Famílias precisam estar conectadas presencialmente com os filhos
Se passar um tempo de qualidade com os filhos e/ou filhas já era importante e recomendado antes mesmo da pandemia, agora é ainda mais fundamental. Para auxiliar as crianças a enfrentarem todos os atuais desafios, como a saudade da escola e dos amigos, pais e mães precisam estar presentes.
“É fundamental dedicar tempo para se divertir em família, longe dos eletrônicos, e tentar assim suprir um pouco da saudade dos amigos e familiares que não moram juntos.
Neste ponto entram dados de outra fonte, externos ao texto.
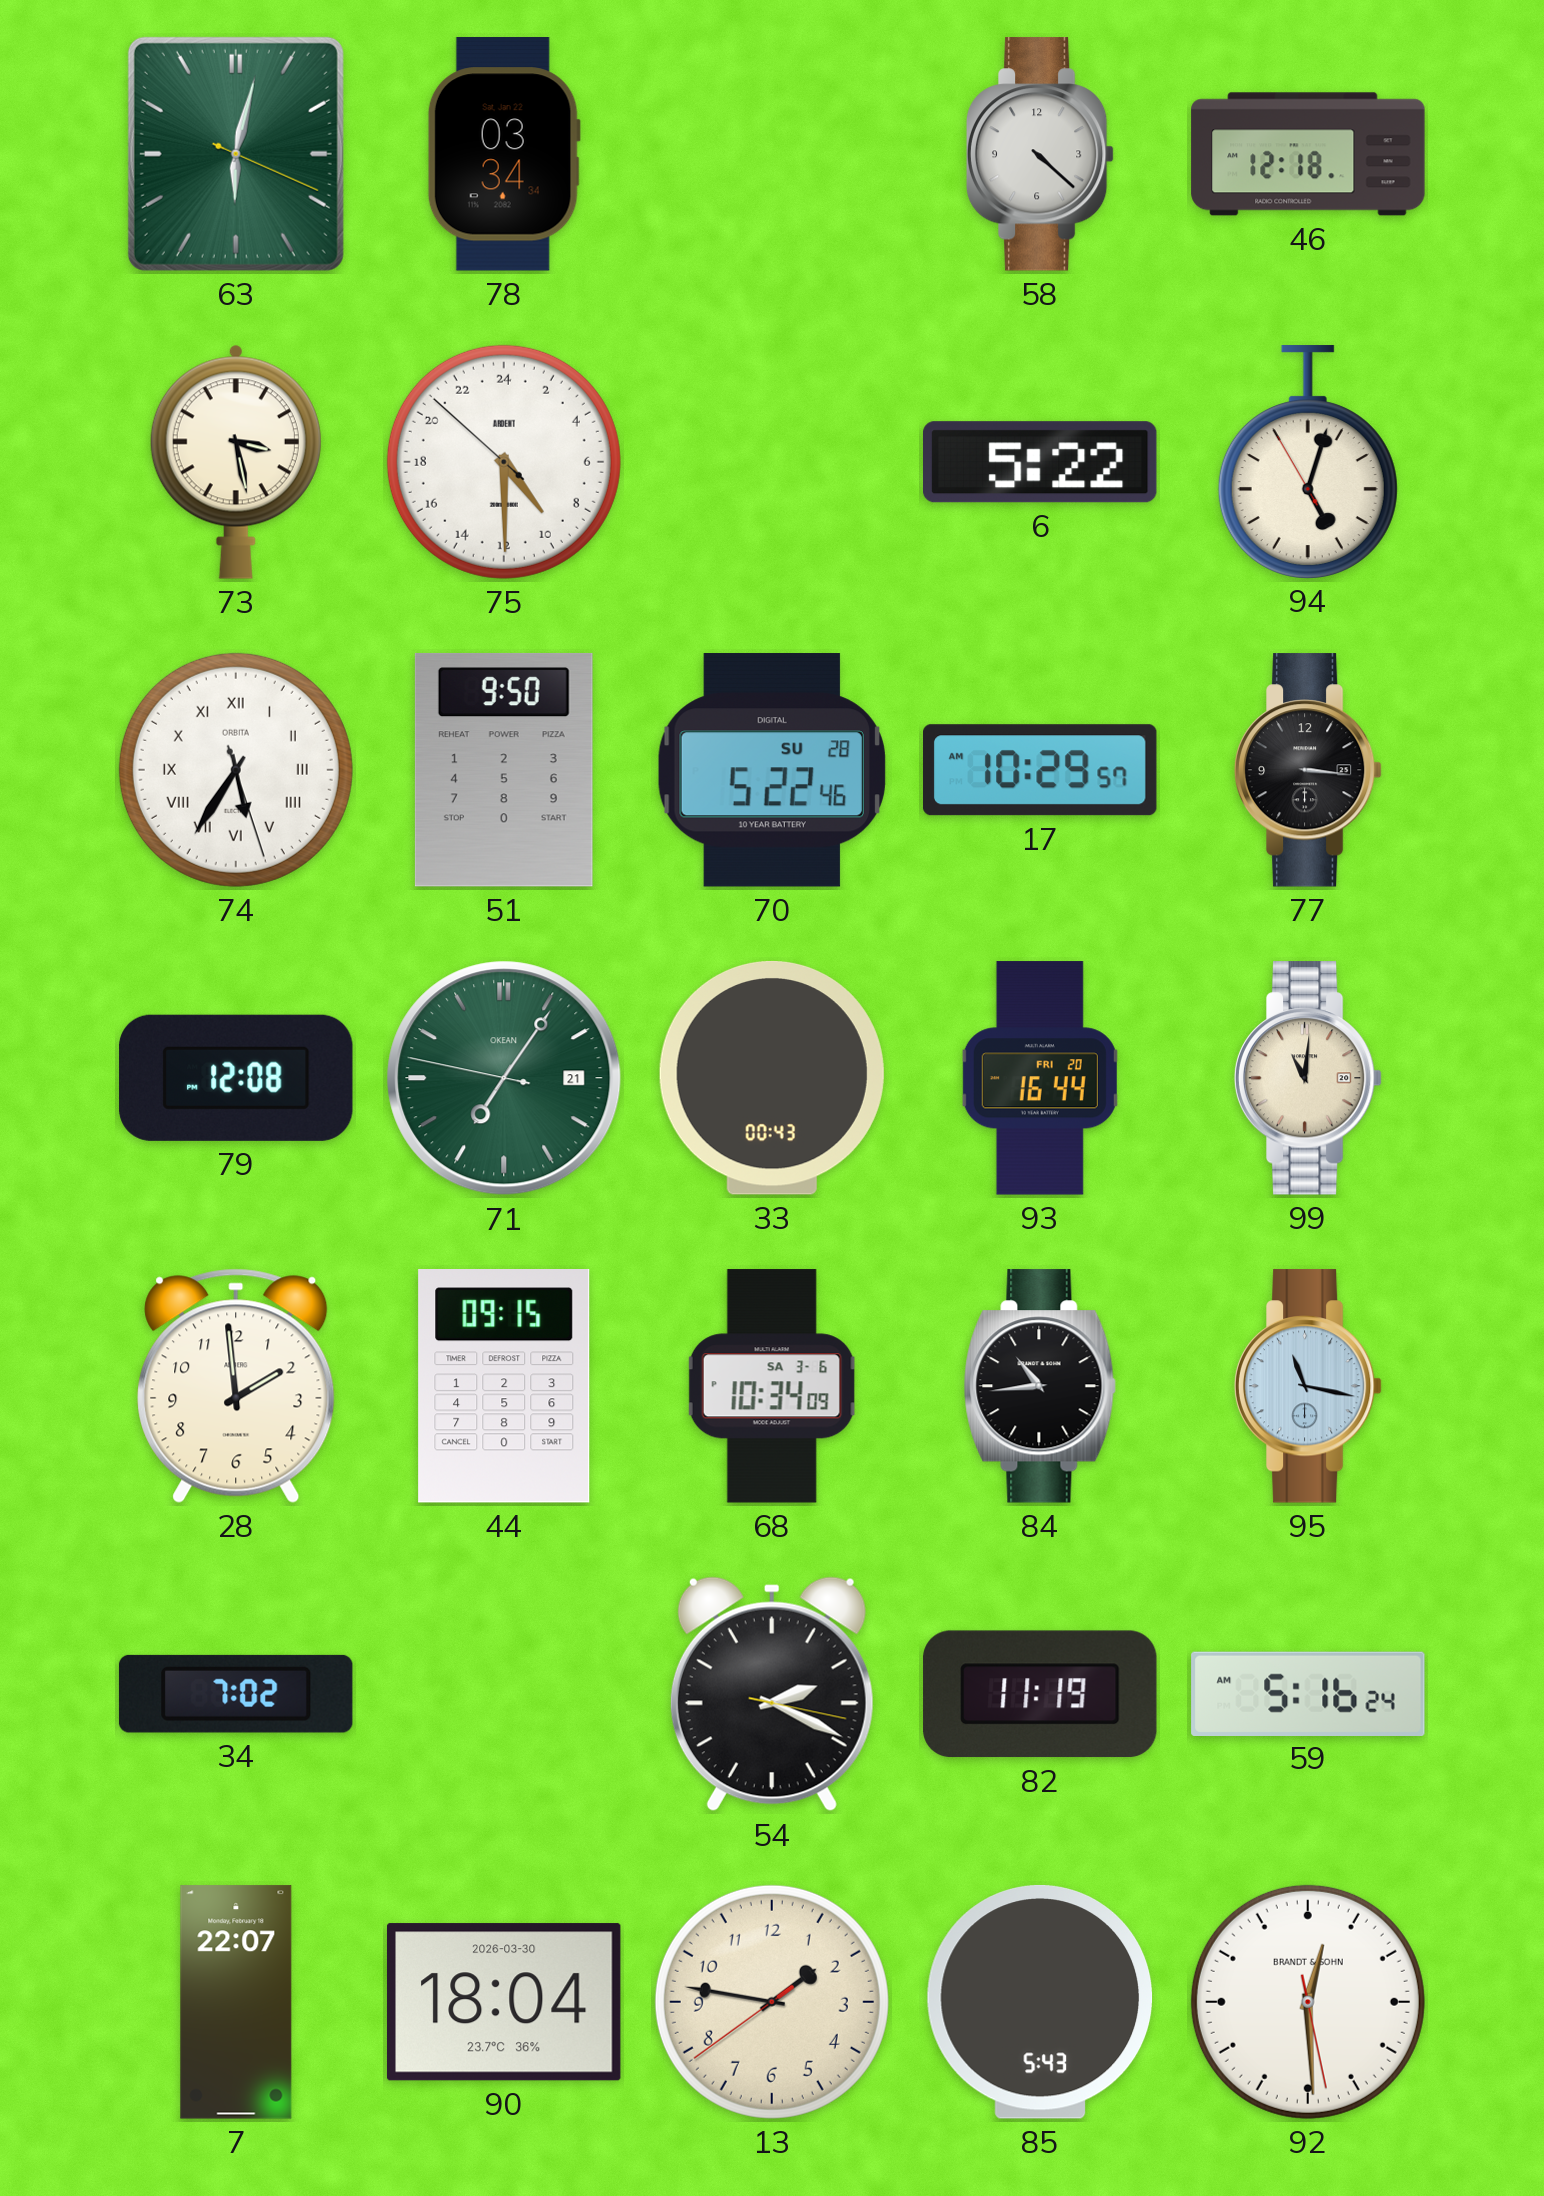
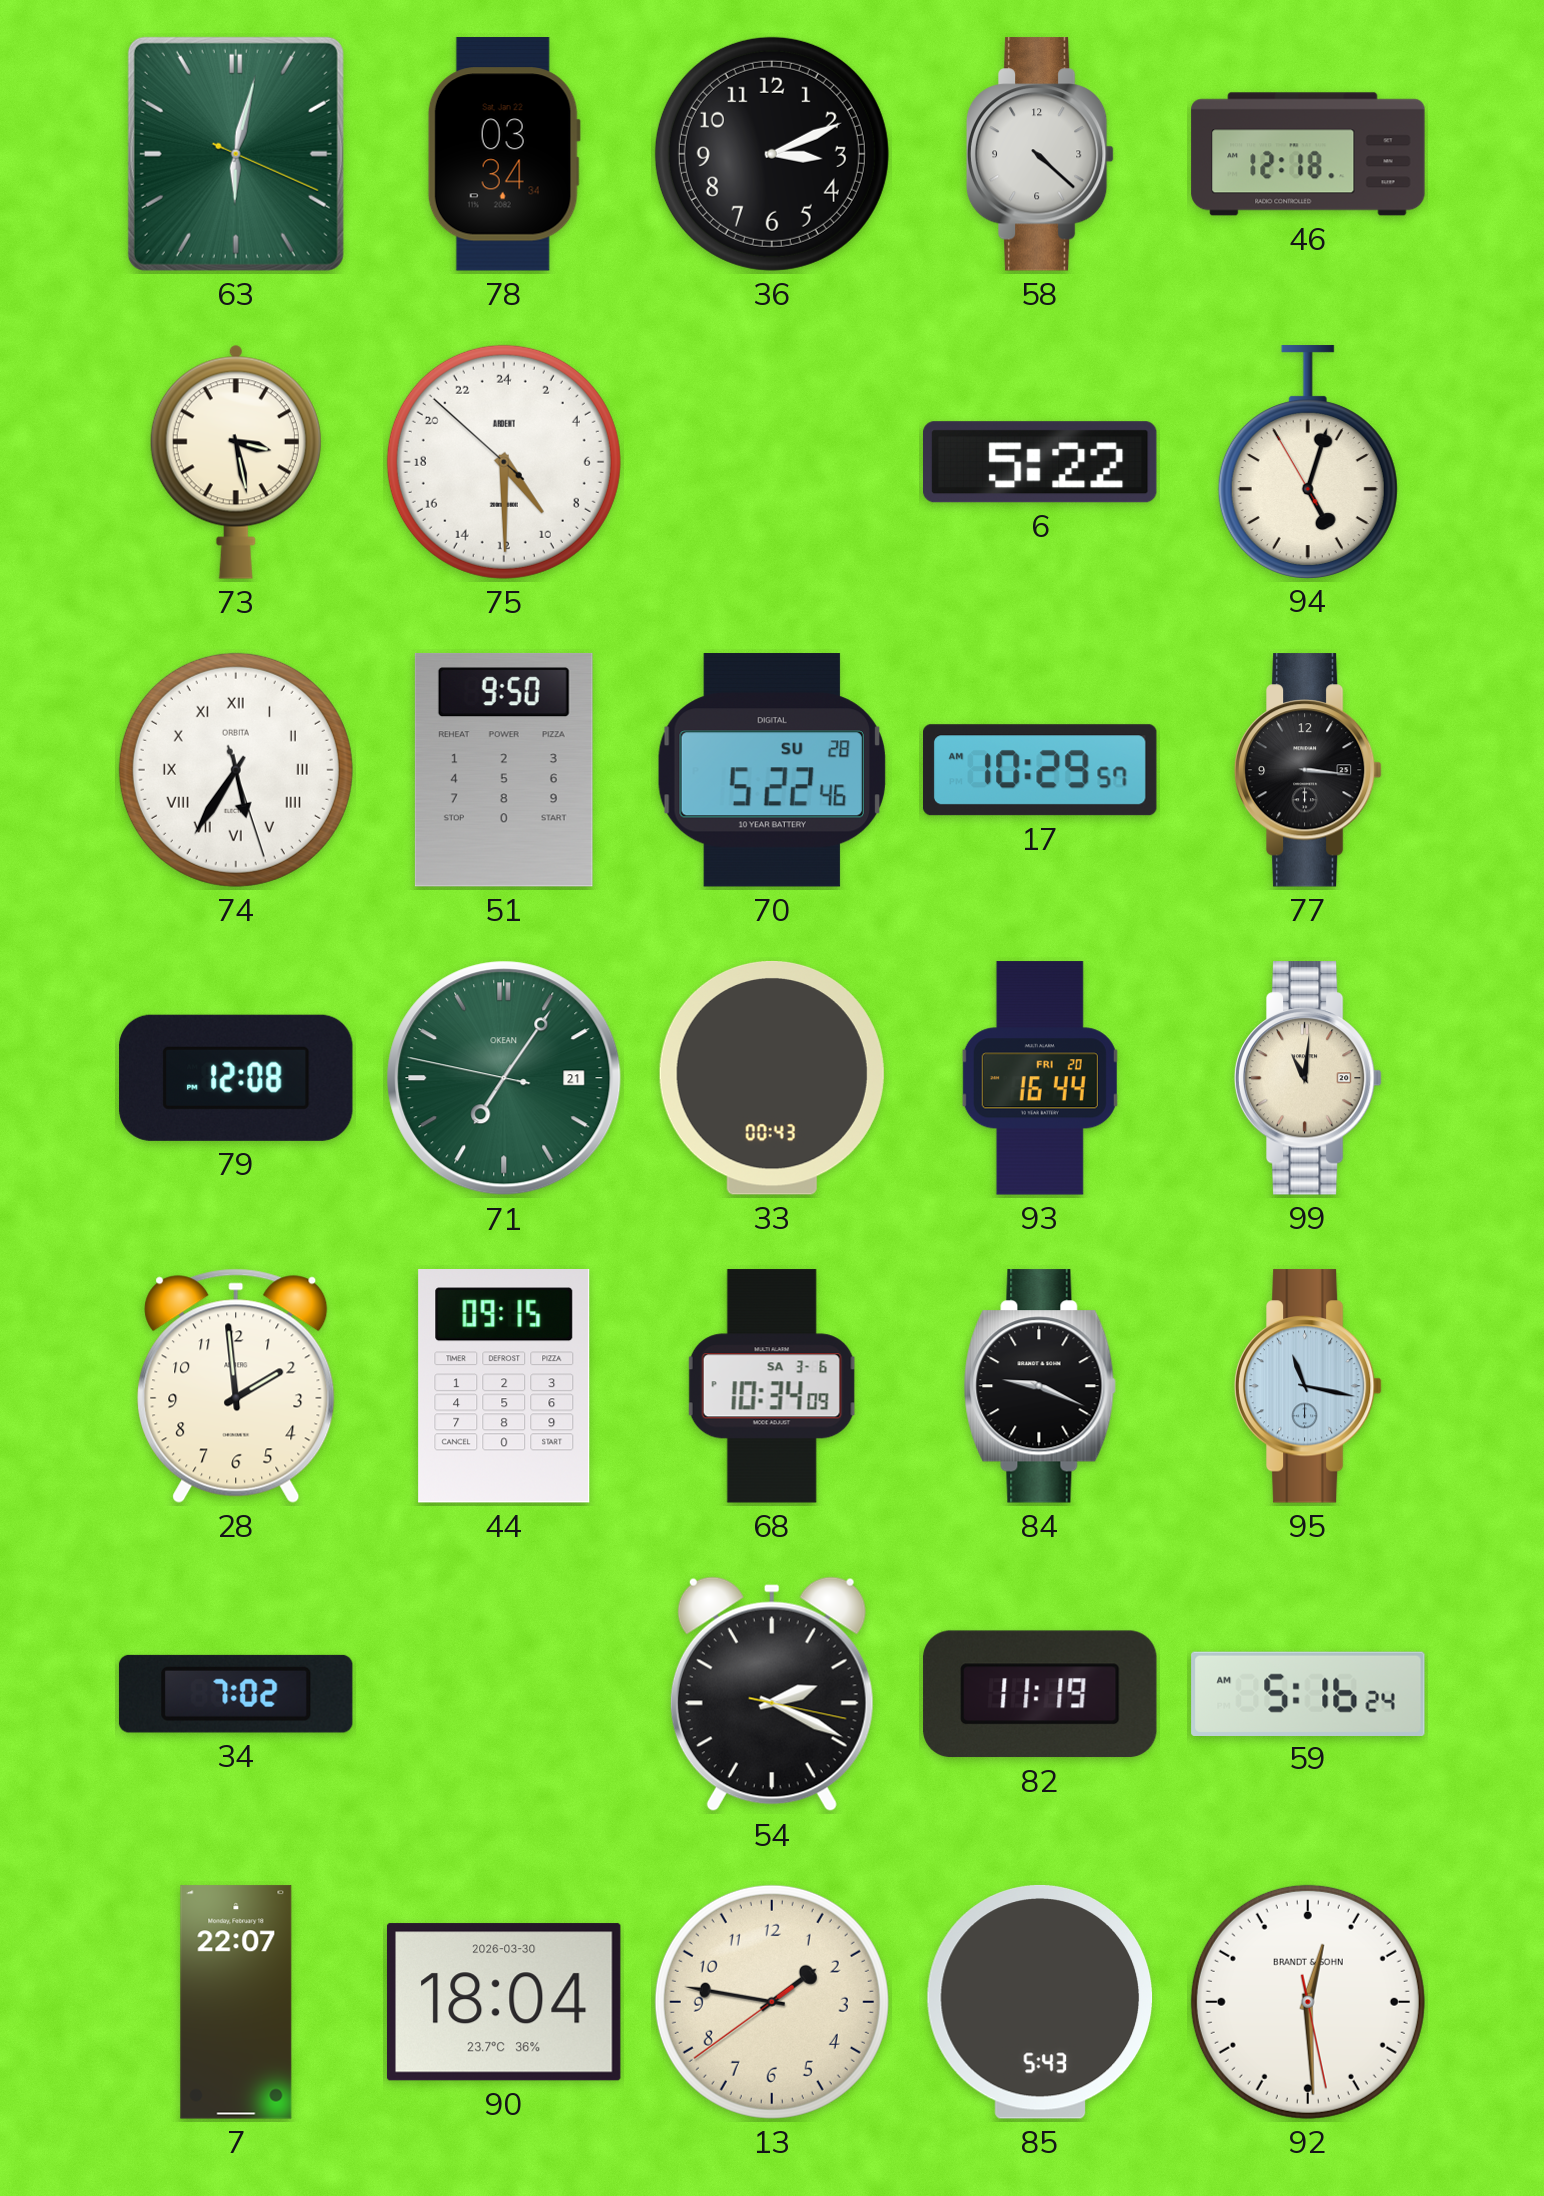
36: none -> 3:11
84: 10:44 -> 9:19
Sentar-se no chão para montar lego ou quebra-cabeças, jogar jogos de tabuleiro, dançar juntos, cozinhar são ótimas atividades para aliviar a tensão que estamos vivendo e aumentar a conexão familiar”, recomenda a psicopedagoga e educadora parental Carolina Figueira.
Segundo a professora e psicopedagoga Verena Batista R. Santos, pais e mães devem buscar a conexão genuína com os filhos por meio do diálogo. “Converse sobre seus sentimentos. Quando os pais, se mostram também vulneráveis, mostram que estão também tristes, ansiosos , tendem a aproximar mais os seus filhos deles. Eles sentem que não estão sentindo ‘algo estranho’ sozinhos. E os pais se humanizam”, sugere.